We Had This Argument in 1995: Restricting Cybersecurity AI Is a Losing Game

We Had This Argument in 1995: Restricting Cybersecurity AI Is a Losing Game

~ 2 min read


On April 7, 2026, Anthropic launched Project Glasswing with gated access to Claude Mythos Preview. On April 14, 2026, OpenAI followed with GPT-5.4-Cyber inside its Trusted Access for Cyber programme.

That caution is reasonable. Cyber models are dual use, and a model that materially improves vulnerability discovery or exploit analysis should not be released carelessly.

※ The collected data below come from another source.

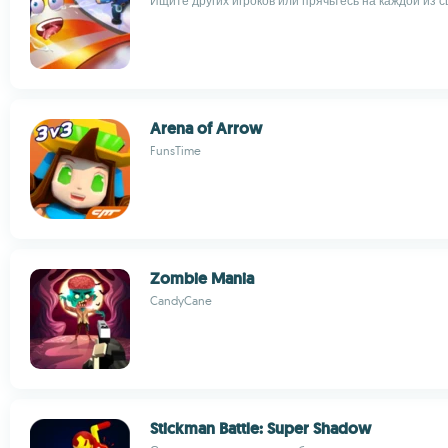
Ищите других игроков или прячьтесь на каждой из с
Arena of Arrow
FunsTime
Zombie Mania
CandyCane
Stickman Battle: Super Shadow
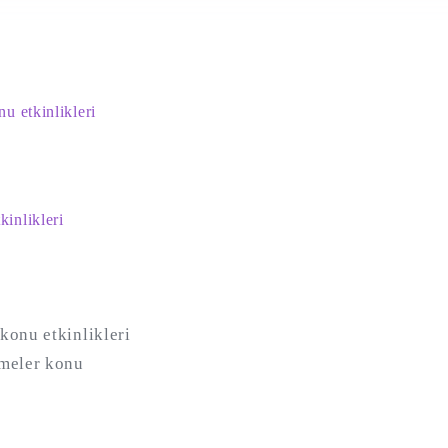
u etkinlikleri
inlikleri
konu etkinlikleri
rmeler konu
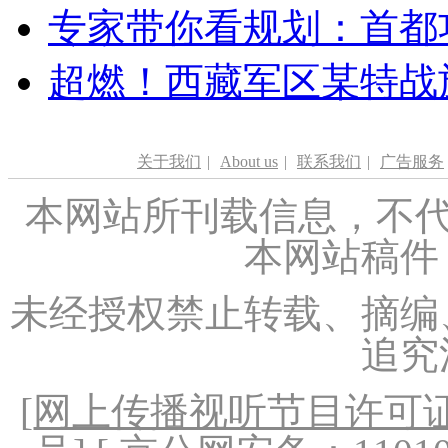
专家带你看规划：首都功
超燃！西藏军区某特战
关于我们
|
About us
|
联系我们
|
广告服务
本网站所刊载信息，不代
本网站稿件
未经授权禁止转载、摘编
追究
[
网上传播视听节目许可证（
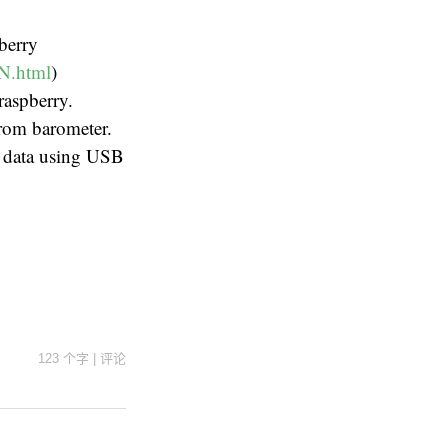
pberry
2N.html
)
raspberry.
from barometer.
h data using USB
123 个字
|
评论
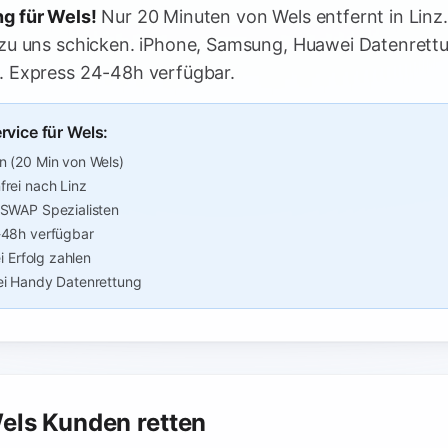
g für Wels!
Nur 20 Minuten von Wels entfernt in Linz
zu uns schicken. iPhone, Samsung, Huawei Datenrett
. Express 24-48h verfügbar.
rvice für Wels:
n (20 Min von Wels)
rei nach Linz
-SWAP Spezialisten
-48h verfügbar
i Erfolg zahlen
ei Handy Datenrettung
els Kunden retten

The mistake is treating access control as a durable solution. It is not. At best, it gives defenders a short head start before comparable capability spreads through other labs, stolen access, fine tunes, open models, or conventional tooling used by capable operators.

We Have Seen This Before

In April 1995, CERT published an advisory about SATAN, the Security Administrator Tool for Analyzing Networks, ahead of its public release. Critics argued that publishing a tool for administrators would also help attackers find weak systems.

The concern was real, but the lesson was simple: tools like SATAN did not create insecure systems. They exposed them. Keeping such tools private would not have stopped serious attackers from building equivalents. It would mostly have slowed smaller defenders.

Use The Window

The same applies to cybersecurity AI. Restriction may buy a little time, but it will not preserve exclusivity for long. So the value of gating depends entirely on what defenders do with that window.

That means:

  • accelerating patching and secure by default development
  • extending access beyond the biggest firms to open-source maintainers and smaller defenders
  • hardening the software supply chain while the window exists
  • sharing defensive findings quickly instead of treating them as private advantage
  • assuming attacker parity will arrive sooner than institutions hope

If that happens, restricted access is useful. If not, it is just delay dressed up as control.

What matters is not whether the gate holds forever. It will not. What matters is what gets fixed before it opens.